If a single genetically modified organism escapes from a lab, the entire ecosystem will be changed. Forever.
With the release of CRISPR several years ago, genome research has flourished like never before. CRISPR is a technology that allows the precise editing of DNA, prompting scientists to insert test sequences into laboratory animals, knockout DNA to observe the results, and even edit the genome of human embryos. CRISPR also re-establishes the idea of the gene drive, in which scientists edit certain parts of specie’s genome in an attempt to change their entire population.
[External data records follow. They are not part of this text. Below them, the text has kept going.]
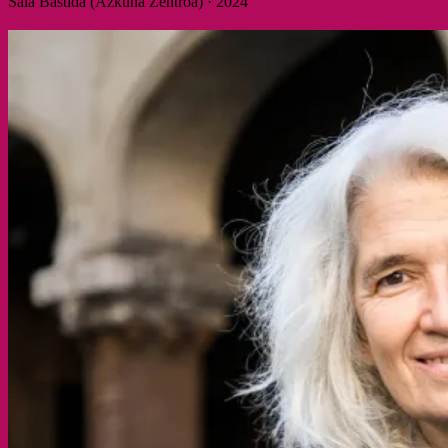
Sala Bastida (Azkuna Zentroa) · 2024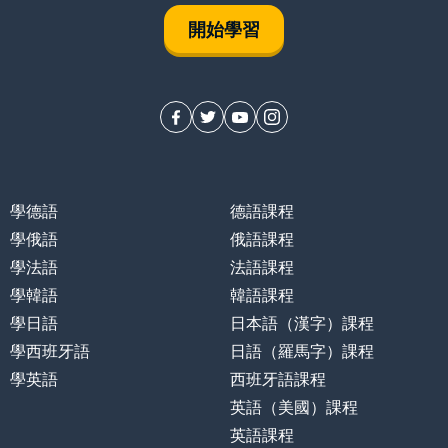
開始學習
學德語
德語課程
學俄語
俄語課程
學法語
法語課程
學韓語
韓語課程
學日語
日本語（漢字）課程
學西班牙語
日語（羅馬字）課程
學英語
西班牙語課程
英語（美國）課程
英語課程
Popular ideas include subduing the traits of dangerous animals and wipe out diseases from mosquitoes.
This may all sound simple and progressive, but the science community is split on the idea of editing DNA in the wildlife. Not only can genome editing produce unanticipated effects, but the unpredictable environmental costs of the gene drive often cannot be reversed.
“Once this is out there, you cannot call it back,” says Walter Tabachnick, a population geneticist at the University of Florida.
The topic of genetically modified organisms (GMOs) in general has society divided. While the majority of scientists find them to be safe, negative propaganda has led to a disproportionately low percentage of the general public thinking likewise.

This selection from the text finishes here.